Showing Plotly figures in Jupyter Notebook and Lab

As Jupyter Notebook and Lab are web based, plotly plots can be viewed directly in your notebook. The process to follow is the same as displaying the plots in the browser, calling the .show() function of the figure object. It is also possible to export/display the figure object in the previously presented formats.

Dash apps

By default, Dash apps run in a localhost Python server which needs to be activated and deactivated manually. To share a Dash app, you need to “deploy” it to a server. For the moment, the Dash app sharing is not operative.

When working with Dash apps, the following can be done:

Exporting and displaying Dash apps

Dash apps cannot be exported, but can only be displayed through running the code to and activating the server.

Thus, once you get the dash.Dash object (e.g. “app”) it can be displayed into the browser by running the server using the following command: app.run_server(debug=False). Once the server is running, the interactive app can be used from your browser.

For closing the server you just need to press CTRL+C to quit.

Running Dash apps in Jupyter Notebook and Lab

As Jupyter Notebook and Lab are web based, Dash apps can be used directly from your Notebook by installing the JupyterDash Python package which will enable you to work interactively with the apps within Jupyter environments.

When working the Jupyter Notebook or Lab it is possible to display the app inline in the Notebook or launching it to the browser; this option is chosen when starting the server.

For starting the server use app.run_server(debug = False, mode = "inline", port = 8050) where:

  • debug defines the activation or deactivation of the Dev Tools features. It is recommended to turn them off.

  • mode defines where the app is displayed: “inline” displays it directly in your Notebook and “external” creates the link for launching the app to the browser.

  • port defines the server port. By defining it here, you will be able to close the server easily later.

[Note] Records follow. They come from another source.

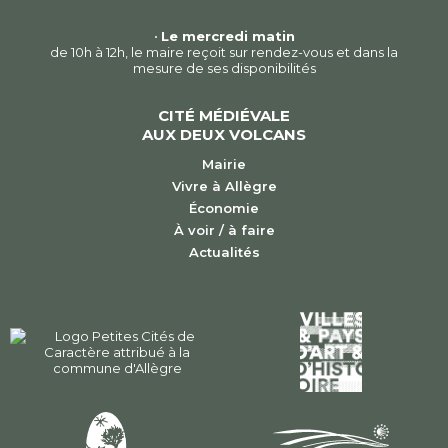
•
Le mercredi matin
de 10h à 12h, le maire reçoit sur rendez-vous et dans la
mesure de ses disponibilités
CITÉ MÉDIÉVALE
AUX DEUX VOLCANS
Mairie
Vivre à Allègre
Économie
À voir / à faire
Actualités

For the server deactivation use app._terminate_server_for_port("localhost", port = 8050). Make sure that the port is the same as the one used in the server activation.

Maps

Map plots are plotted using geopandas and xarray functions directly to show an overview of an area. Both provide a high level interface to the popular matplotlib library for making maps, so matplotlib has to be installed before either xarray or geopandas can plot. Map plots can be displayed inline in Jupyter or opened automatically in a pop-up window. Moreover, it is possible to save the files as images, e.g. .png, .pdf, .jpg or .eps.

Color selection

Matplotlib has a number of built-in colormaps that can be specified on some of the plots. The most common ones used are Sequential colormaps and Diverging colormaps .

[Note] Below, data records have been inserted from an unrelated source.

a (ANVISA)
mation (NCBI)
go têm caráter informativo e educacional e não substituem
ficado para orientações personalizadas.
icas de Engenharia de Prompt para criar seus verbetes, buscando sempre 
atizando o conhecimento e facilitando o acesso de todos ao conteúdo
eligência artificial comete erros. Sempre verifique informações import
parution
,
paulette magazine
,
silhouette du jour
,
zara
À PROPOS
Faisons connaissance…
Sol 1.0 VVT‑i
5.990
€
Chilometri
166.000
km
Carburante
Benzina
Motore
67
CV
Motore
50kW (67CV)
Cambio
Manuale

There are occasions where single colors are used in the plots for representing lines or points. You can use CSS named colors or RGB values identifiers to specify the color used.

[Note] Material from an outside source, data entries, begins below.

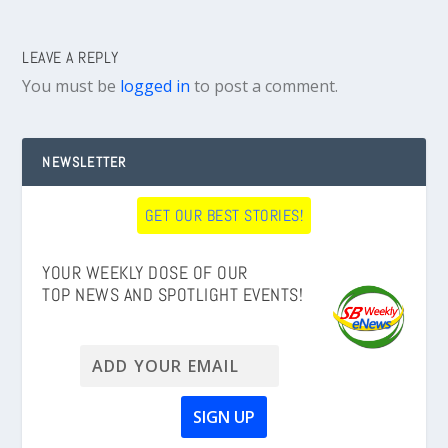
LEAVE A REPLY
You must be
logged in
to post a comment.
NEWSLETTER
GET OUR BEST STORIES!
YOUR WEEKLY DOSE OF OUR
TOP NEWS AND SPOTLIGHT EVENTS!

Default colormaps for z0meso, site_elev, *_speedups, and *_turnings are specified as part of the package. For other variables, xarray.plot.pcolormesh is used to determine if the plot is sequential or diverging and an appropriate colormap is specified.

Exporting map figures

The different map figures can be exported in different formats according to your requirements. Once you have the matplotlib.collections.QuadMesh object (output of the plotting function) you can use the following method:

  • .savefig() For saving a figure to a static image bytes object. As an example, assuming that you have a matplotlib.collections.QuadMesh object saved in “map”, when you call map.figure.savefig(fname = "elevation_map.pdf") the figure is saved with the specified name and .pdf format. The format can also be specified by the format argument. If the format is not specified, by default it will be saved as a .png file.

Showing maps in Jupyter Notebook and Lab

Map plots can be viewed directly in your notebook. Once you execute the function, the figure will be displayed inline by default, to plot it manually just need to add the .figure prefix to the output. It is also possible to export the plot in the previously presented formats.